Alexander Hamilton Papers

From Alexander Hamilton to Nicholas Low, 21 December 1791

To Nicholas Low1

Philadelphia December
21. 1791

My Dear Sir

I have learnt with no small pain the animosities which seem to be kindling between the adherents to the Bank of New York and the Stockholders of the Bank of the United States;2 though you will recollect it corresponds with what I expected. The little unpleasant incidents which have attended you personally are not you may be sure indifferent to me; at the same time that I have the consolation of believing they are not very material either to your interests or feelings.

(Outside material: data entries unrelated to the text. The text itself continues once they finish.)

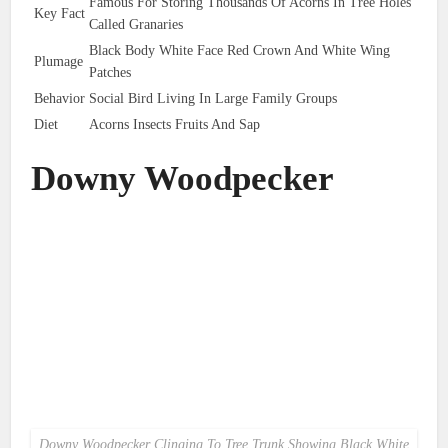
Famous For Storing Thousands Of Acorns In Tree Holes
Key Fact
Called Granaries
Black Body White Face Red Crown And White Wing
Plumage
Patches
Behavior
Social Bird Living In Large Family Groups
Diet
Acorns Insects Fruits And Sap
Downy Woodpecker
Downy Woodpecker Clinging To Tree Trunk Showing Black White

But permit me to observe that foreseeing much more important consequences in a public view from a rivalship between State banks and branches, I grow more and more anxious on that subject. And let me add that the more I contemplate the present scheme of branches, the more I am led to regard the operation as ticklish and hazardous and the less do I find a solid basis on which to rest my confidence. Indeed if the plan be persisted in, in every case in which I have an option left me concerning the disposition of the public funds, I shall be sadly perplexed between my attachment to an institution which has originated with myself and my judgment of what is due to the public safety.

You recollect that when you was here I mentioned an idea of establishing branches on principles which would require a supplementary Act. The more I have reflected on those principles the more I am satisfied of their solidity and I have no doubt of the act being easily obtained.

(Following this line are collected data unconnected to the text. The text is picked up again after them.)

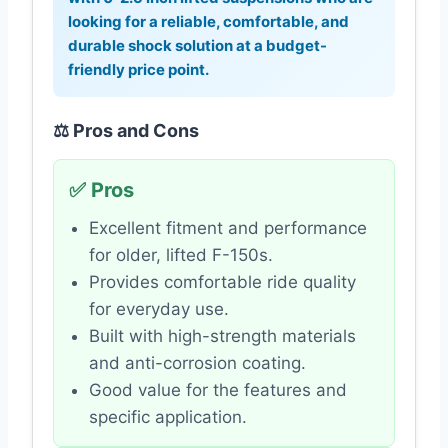
looking for a reliable, comfortable, and
durable shock solution at a budget-
friendly price point.
⚖️ Pros and Cons
✅ Pros
Excellent fitment and performance
for older, lifted F-150s.
Provides comfortable ride quality
for everyday use.
Built with high-strength materials
and anti-corrosion coating.
Good value for the features and
specific application.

Its object would be to enable the Bank of the United States to open subscriptions wherever the Directors thought fit to establish a branch; limiting the whole amount of those subscriptions every where to a certain definite sum. The Directors to have a preferable right to subscribe for as many shares of the Stock of each Branch as they should think fit and the rest to be subscribed by any others bodies politic or individuals.

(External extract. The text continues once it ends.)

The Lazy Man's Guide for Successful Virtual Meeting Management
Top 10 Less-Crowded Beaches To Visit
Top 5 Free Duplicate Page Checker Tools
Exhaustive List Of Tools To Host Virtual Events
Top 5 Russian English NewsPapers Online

Each branch to form a distinct Corporation but to be so organised as to be under the controul of the Directors of the Bank of the United States. The Directors of each branch, at the discretion of the Directors of the Bank of the United States, to be either wholly appointed by them or partly chosen by the Stockholders of the Branch & partly appointed by the Directors of the Bank of the United States.

The Directors of the Bank of the U States to have power to invest so much of the Capital of each branch as they may think fit in public stock.

The advantages of this plan will be the following—

1  Greater security and solidity; as the whole would not be liable for every part, each part being a distinct Corporation whose mismanagement could only affect its own funds and not involve the Main Institution.

2  Greater acommodation to the Community by uniting in one Center all the Banking Capital employed and removing the apprehensions which will naturally arise out of a state of competition & rivalship & which will be apt to check the operations of each Bank.

3  The avoiding the political parties which will naturally grow up in the monied interest from rival banks under Fœderal & State authorities; as an opportunity of uniting will be afforded to the State banks.

4  Appreciation of the intrinsic & permanent value of Bank Stock by giving greater security to the operation and inspiring more absolute confidence at home & abroad.

5  Additional profits, from the greater energy which will result from a more combined and extensive Capital, free from the restraints of an unfriendly competition.

The opposite of this last Idea, I am aware will be apt on a superficial view to prevail; but I plege myself the event will prove it is not well founded. In the first place I am persuaded that the present specie Capital of the Bank of the U States will be found inadequate to the demand for loans. In the second place if state banks exist they will divide the business with the branches & neither will dare to act with as much vigour as if there was no enemy in the neighbourhood. In the third place if the capital is found to exceed the use for it, the surplus can be invested in public stock and while a future profit on the Capital may be derived from a judicious investment of it the interest of the Stock produced by the part of the Capital so invested will serve to increase the profits on the whole operation.

I could add a thousand things to prove the eligibility of the plan but I have not time to enlarge. I would you would turn it maturely in your mind, and I am sure that if you think it a good one, no little irritation from what has happened will prevent your affording your hearty cooperation. Adieu My Dear Sir

Believe me always truly  Yrs

A Hamilton

ALS, The Andre deCoppet Collection, Princeton University Library.

1Low was a New York City merchant and a shareholder and director of the Bank of New York.

2An authority on this subject has written: “The Bank of New York … after finally obtaining a State charter (March 21, 1791), had proceeded in August to enlarge its capital stock almost three-fold to $900,000, reserving 300 shares or $150,000 for ownership by the Bank of the United States. When the offer was formally made in November 1791, the directors of the National Bank declined to accept on the ground that such a purchase was prohibited by the terms of its charter. Inter-corporate stock-ownership being thus outlawed, there remained the possibility of interlocking directorates; but the practice, although not entirely unknown, does not seem to have become common” (James O. Wettereau, “The Branches of the First Bank of the United States,” The Journal of Economic History, II [December, 1942], Supplement, 75).